Demikian juga buah-buahan atau sayuran tropis yang dibekukan akan mengalami kerusakan, khususnya tekstur akan menjadi lunak. Jika dikeluarkan dari lemari pembeku buah-buahan atau sayuran tersebut akan menjadi lembek karena jaringannya rusak dan tidak layak lagi untuk dimakan.
Pembekuan juga akan mengakibatkan kerusakan pada makanan yang bentuknya cair. Misalnya, sebotol susu sapi jika dibekukan akan mengakibatkan lemak susu atau krim terpisah cairannya. Demikian juga, pembekuan dapat menyebabkan protein susu menjadi menggumpal.
Terjadinya kerusakan bahan pangan pada suhu rendah seperti disebutkan di atas hanya perkecualian, karena umumnya penyimpanan pada suhu rendah dapat mengawetkan bahan pangan dan makin rendah suhunya semakin baik pengawetannya.

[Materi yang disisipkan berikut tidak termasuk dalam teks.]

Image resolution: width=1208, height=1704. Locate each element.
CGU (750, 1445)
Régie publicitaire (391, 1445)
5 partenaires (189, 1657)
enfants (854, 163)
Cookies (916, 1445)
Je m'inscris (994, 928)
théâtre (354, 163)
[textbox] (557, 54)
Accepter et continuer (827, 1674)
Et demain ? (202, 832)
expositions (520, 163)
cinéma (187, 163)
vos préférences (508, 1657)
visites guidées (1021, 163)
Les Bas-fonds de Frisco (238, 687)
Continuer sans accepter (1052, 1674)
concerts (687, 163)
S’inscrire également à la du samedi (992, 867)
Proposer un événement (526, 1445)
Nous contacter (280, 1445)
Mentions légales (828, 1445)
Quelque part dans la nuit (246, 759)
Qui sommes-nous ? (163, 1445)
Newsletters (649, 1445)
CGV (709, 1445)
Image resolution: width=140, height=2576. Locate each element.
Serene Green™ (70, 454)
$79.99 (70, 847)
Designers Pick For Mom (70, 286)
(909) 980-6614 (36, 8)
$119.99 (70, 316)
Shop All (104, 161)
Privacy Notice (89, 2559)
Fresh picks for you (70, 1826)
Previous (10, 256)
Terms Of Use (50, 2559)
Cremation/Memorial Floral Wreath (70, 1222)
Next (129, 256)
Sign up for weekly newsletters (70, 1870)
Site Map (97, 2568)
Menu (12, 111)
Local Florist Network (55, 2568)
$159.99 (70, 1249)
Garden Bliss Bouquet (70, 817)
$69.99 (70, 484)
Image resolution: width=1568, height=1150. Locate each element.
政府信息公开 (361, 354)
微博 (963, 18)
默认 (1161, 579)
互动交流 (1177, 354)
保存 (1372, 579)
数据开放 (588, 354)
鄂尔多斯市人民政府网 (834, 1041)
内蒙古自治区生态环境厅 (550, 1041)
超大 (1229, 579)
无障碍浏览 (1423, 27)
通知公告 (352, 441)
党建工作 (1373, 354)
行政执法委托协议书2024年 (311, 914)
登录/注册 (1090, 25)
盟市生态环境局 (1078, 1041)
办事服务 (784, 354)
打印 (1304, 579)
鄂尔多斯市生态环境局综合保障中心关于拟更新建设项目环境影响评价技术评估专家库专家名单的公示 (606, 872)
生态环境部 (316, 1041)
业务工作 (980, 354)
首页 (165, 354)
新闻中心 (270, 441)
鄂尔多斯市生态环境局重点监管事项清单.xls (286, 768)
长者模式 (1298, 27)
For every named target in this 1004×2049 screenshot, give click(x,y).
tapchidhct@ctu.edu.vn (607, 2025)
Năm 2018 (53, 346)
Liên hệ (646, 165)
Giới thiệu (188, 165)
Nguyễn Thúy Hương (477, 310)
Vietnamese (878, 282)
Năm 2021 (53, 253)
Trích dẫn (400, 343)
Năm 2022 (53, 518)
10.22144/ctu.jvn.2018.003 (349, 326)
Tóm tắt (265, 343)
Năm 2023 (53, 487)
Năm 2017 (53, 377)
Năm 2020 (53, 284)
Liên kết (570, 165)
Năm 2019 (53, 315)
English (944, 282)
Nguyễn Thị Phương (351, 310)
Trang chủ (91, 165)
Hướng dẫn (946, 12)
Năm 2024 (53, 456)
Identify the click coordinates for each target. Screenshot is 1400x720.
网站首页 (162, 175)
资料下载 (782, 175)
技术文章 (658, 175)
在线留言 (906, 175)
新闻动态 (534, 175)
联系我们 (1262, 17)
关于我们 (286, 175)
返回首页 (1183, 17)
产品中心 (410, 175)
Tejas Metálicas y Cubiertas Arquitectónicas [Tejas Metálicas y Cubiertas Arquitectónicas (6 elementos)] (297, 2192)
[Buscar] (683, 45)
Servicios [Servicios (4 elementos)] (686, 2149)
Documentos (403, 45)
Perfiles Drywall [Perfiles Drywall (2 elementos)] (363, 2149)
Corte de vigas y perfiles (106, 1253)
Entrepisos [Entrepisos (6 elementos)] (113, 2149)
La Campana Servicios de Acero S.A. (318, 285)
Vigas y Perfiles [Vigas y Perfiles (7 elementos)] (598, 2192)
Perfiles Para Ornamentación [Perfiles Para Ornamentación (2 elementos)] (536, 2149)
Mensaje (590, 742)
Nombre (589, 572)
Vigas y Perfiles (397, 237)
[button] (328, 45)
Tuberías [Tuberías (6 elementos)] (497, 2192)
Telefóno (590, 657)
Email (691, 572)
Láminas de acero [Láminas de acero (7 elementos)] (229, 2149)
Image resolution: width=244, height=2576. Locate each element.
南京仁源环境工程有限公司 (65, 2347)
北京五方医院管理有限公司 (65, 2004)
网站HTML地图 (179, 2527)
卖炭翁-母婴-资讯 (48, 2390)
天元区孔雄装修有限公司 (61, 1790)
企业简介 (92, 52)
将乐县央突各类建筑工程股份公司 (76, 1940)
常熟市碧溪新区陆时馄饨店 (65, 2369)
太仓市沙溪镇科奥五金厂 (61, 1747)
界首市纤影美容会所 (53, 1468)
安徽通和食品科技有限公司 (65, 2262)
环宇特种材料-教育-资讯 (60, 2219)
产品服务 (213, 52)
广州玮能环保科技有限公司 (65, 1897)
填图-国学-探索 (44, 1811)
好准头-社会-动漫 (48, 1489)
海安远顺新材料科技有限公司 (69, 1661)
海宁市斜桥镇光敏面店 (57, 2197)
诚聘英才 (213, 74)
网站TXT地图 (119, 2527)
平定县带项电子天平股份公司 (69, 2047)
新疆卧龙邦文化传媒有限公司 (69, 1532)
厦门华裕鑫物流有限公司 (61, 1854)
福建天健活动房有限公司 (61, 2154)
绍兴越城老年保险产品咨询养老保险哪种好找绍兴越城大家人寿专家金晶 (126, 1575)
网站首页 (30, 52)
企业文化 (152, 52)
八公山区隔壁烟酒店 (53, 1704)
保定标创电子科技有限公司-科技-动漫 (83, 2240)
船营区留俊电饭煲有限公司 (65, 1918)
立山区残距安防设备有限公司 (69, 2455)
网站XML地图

Seperti halnya suhu yang terlalu rendah, suhu yang terlalu tinggi pun dapat menyebabkan kerusakan bahan pangan. Umumnya pada suhu penanganan bahan pangan, setiap kenaikan 10 derajat Celcius, kecepatan reaksi kimia naik 2 kalinya. Beberapa contoh kerusakan karena suhu tinggi misalnya: protein menggumpal, emulsi pecah, keringnya bahan pangan karena airnya menguap dan rusaknya vitamin.